I did some googling for Seven Soldiers and Osamu Tezuka, and found something interesting. http://users.skynet.be/mangaguide/au1925.html

""Number 7" is a science fiction Manga featuring seven soldiers fighting against invaders from outer space. The setting is in the future after an "H-bomb" nuclear war. Dr. Ichiro Oshima has obtained information that a nuclear war will break out soon. He takes his invention and son Shichiro to an underground shelter in the deep forest of Mt. Fuji, and freezes Shichiro into hibernation. When Shichiro wakes up after 100 years of sleep, he finds that the world has changed into a jungle inhabited by mutant monsters. People unknown to him and handling strange tools appear and take Shichiro to a floating island (in fact a huge space station), where he meets Dr. Cosmi. The doctor tells him the history of the Earth after the nuclear war: in 2061, a small number of people who survived the war immigrated to the floating island. They are living in a group of individual nations and waiting for the day that they will be able to return to the Earth, which is now contaminated with radioactive fallout, but a group of aliens have already invaded the Earth to take it over. The humans stand up against them and build a self-defense team to drive them away from the Earth. The soldiers who take Shichiro out of the Earth to the Space Island are members of a team. Shichiro finds himself a radioactivity-resistant boy, and joins the team as a member of "Number 7," whose mission is to save the Earth."

Anyone know if Morrison's been directly influenced by Tezuka, or if these are just coincidences?
 
 
This Sunday
05:16 / 04.12.05
In my brain, I've always dovetailed Morrison's fictionsuit ideas with Tezuka's 'actors', how he basically took a set of types and cast them in his various stories.

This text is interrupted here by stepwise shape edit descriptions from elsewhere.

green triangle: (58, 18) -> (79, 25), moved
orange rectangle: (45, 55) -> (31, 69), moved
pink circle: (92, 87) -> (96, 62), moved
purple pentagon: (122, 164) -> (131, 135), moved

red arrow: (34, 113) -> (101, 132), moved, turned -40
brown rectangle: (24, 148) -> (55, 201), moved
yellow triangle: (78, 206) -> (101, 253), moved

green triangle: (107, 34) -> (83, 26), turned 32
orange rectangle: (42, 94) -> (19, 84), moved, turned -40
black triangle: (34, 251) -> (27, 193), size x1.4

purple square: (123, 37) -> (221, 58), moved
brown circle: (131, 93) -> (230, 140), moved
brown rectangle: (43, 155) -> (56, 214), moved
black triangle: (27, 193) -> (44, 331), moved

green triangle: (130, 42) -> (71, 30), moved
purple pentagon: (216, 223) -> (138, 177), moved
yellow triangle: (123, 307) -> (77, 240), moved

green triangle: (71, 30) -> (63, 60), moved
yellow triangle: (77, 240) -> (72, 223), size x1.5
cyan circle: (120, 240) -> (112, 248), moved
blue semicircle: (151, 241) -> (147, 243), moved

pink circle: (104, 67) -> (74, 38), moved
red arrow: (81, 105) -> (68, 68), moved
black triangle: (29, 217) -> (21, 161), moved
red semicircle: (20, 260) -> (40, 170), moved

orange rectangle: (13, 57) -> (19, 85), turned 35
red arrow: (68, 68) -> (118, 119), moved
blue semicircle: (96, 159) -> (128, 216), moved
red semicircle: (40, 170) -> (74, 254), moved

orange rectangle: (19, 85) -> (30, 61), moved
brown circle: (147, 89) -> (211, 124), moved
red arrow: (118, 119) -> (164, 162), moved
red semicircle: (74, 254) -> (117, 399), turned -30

Deliberately, basing the idea on the studio recognizable-actor idea. But Black Jack and his tiny cybernetic assistant have nothing to do with Seven Soldiers, being, clearly, forerunners of Robin/Phoenix split into two bodies.
Actually, yeah, I can see the possibility of influence. Morrison's a cultural and cross-cultural vacuum in a very good sense, and almost everything he's done can be efficiently and lovingly autopsied back to its original influences, usually derived in a sideways fashion (I'm thinking the Jemm and the holograms bit, from JLA).

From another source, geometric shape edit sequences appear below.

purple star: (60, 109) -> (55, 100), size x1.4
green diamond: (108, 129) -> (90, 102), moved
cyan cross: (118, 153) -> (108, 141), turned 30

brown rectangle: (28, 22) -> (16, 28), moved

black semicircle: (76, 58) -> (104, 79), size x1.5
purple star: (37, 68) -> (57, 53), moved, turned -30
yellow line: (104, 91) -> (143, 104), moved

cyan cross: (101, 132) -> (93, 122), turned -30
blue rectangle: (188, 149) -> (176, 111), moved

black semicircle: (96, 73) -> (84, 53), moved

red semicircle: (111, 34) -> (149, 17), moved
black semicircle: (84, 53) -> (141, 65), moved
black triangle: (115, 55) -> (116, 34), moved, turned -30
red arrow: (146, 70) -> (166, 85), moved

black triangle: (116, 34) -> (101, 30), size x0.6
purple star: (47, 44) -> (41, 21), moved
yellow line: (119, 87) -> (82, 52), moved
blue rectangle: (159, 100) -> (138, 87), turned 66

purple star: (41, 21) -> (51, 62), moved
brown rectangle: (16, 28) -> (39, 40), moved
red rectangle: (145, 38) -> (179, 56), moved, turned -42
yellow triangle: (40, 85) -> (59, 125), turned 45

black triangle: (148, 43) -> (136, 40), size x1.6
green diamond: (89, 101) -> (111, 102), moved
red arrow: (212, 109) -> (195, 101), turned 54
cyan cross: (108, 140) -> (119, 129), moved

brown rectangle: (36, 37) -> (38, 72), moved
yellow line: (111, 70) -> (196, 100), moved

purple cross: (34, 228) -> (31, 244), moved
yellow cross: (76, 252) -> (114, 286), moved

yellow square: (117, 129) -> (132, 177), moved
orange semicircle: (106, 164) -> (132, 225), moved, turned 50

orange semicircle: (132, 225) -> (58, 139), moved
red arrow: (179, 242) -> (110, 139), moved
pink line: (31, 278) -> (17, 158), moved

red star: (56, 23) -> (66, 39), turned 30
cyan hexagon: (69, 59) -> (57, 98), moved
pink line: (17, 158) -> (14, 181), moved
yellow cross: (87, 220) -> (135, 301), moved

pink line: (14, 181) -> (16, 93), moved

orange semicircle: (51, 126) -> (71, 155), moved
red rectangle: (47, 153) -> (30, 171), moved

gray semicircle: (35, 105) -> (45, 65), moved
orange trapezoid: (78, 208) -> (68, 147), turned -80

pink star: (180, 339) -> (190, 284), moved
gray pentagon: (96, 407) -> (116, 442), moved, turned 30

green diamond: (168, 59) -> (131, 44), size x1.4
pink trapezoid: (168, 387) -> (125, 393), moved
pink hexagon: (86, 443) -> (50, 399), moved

There's the sort of direct lift, like the bit in Warren Ellis' Ultimate Galactus stuff, where the girls line up and walk in front of a speeding train, as previously seen in 'Suicide Club', which is an entirely different beast. Morrison isn't much for plugging something into a structure, but he borrows in a more ambient fashion almost continually.
 
 
Mario
12:34 / 04.12.05
Seems like a bit of a stretch. The name Seven Soldiers comes from the Golden Age, and none of the rest of the story elements seem to apply.